Some excellent advice I've received from friends:

- Something will have to give. It's great to have goals and chore lists, but it won't all get done all the time, and that's okay. Sometimes I'll miss a workout, or we'll need to order food to go, or we won't get the dishes done. Sometimes all of that will happen in one day, or multiple times in a week. We need to be okay with that and focus on our priorities: quality family time, our health, our sanity.

- Marshall will likely get sick--and maybe a lot or seemingly endlessly--when beginning day care. It's not really something I can do much about, but it's good to mentally prepare ourselves!

- My ultra-organized friend Lulu helped me think about our evening routine. Right now we're pretty relaxed about the whole thing: after we put Marshall down we try to do our workout, maybe tidy up the kitchen, maaaayyyybe do dishes (very hit or miss, usually miss--because I can do them the next day!), then watch a few shows before bed.

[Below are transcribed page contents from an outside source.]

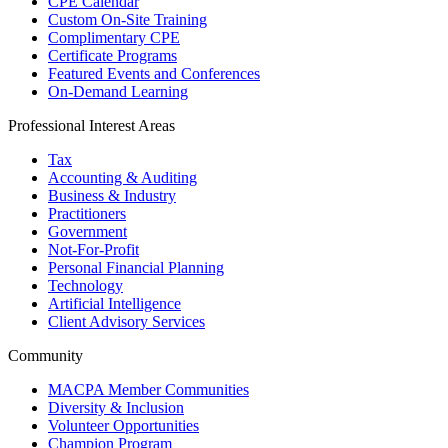
CPE Calendar
Custom On-Site Training
Complimentary CPE
Certificate Programs
Featured Events and Conferences
On-Demand Learning
Professional Interest Areas
Tax
Accounting & Auditing
Business & Industry
Practitioners
Government
Not-For-Profit
Personal Financial Planning
Technology
Artificial Intelligence
Client Advisory Services
Community
MACPA Member Communities
Diversity & Inclusion
Volunteer Opportunities
Champion Program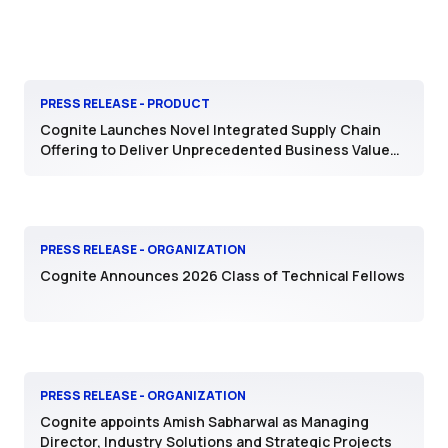
PRESS RELEASE - PRODUCT
Cognite Launches Novel Integrated Supply Chain
Offering to Deliver Unprecedented Business Value
with AI
PRESS RELEASE - ORGANIZATION
Cognite Announces 2026 Class of Technical Fellows
PRESS RELEASE - ORGANIZATION
Cognite appoints Amish Sabharwal as Managing
Director, Industry Solutions and Strategic Projects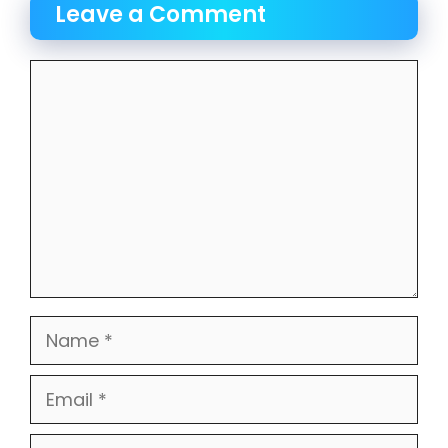
Leave a Comment
Comment
Name
Email
Website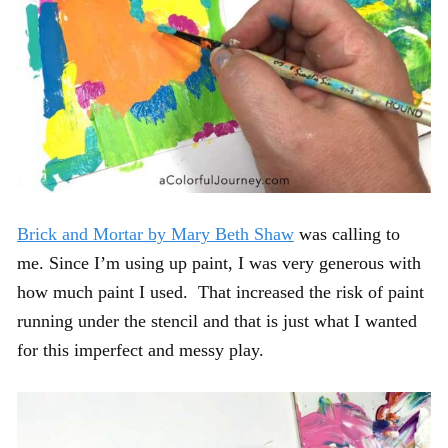
Brick and Mortar by Mary Beth Shaw
was calling to
me. Since I’m using up paint, I was very generous with
how much paint I used. That increased the risk of paint
running under the stencil and that is just what I wanted
for this imperfect and messy play.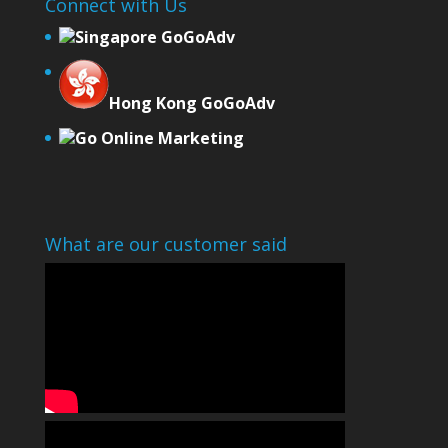
Connect with Us
Singapore GoGoAdv
Hong Kong GoGoAdv
Go Online Marketing
What are our customer said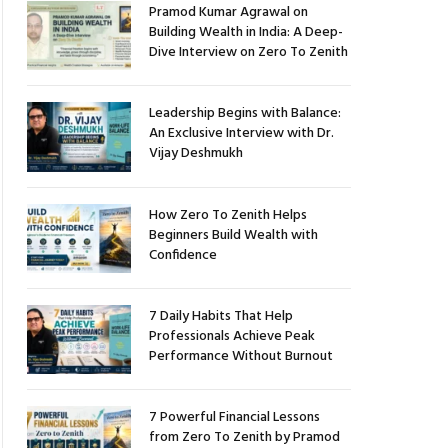
Pramod Kumar Agrawal on
Building Wealth in India: A Deep-
Dive Interview on Zero To Zenith
Leadership Begins with Balance:
An Exclusive Interview with Dr.
Vijay Deshmukh
How Zero To Zenith Helps
Beginners Build Wealth with
Confidence
7 Daily Habits That Help
Professionals Achieve Peak
Performance Without Burnout
7 Powerful Financial Lessons
from Zero To Zenith by Pramod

Now we'll need to focus on packing lunches, prepping breakfasts, packing ourselves and Marshall up for the next day, doing laundry, and cleaning the kitchen for real before bed.

- Another specific tip from my friend Lulu was to have one parent focus on "finishing up today" (cleaning up dinner, washing dishes, doing laundry, etc.), while the other parent focuses on "preparing for tomorrow" (packing lunches, restocking Marshall's day care bag, filling water bottles for the next day, etc.). I love this idea so we won't constantly be checking in with each other about what still needs to be done.

So there are tons of changes coming our way, and hopefully the anticipation will prove to be worse than the reality. Terry and I are both feeling nervous, excited, anxious, ready, and a little sad. Mostly positive, but certainly the next few days will be tough as we drop Marshall off at the daycare center. In the end, we'll figure it out!

Wish us luck--and please send advice our way!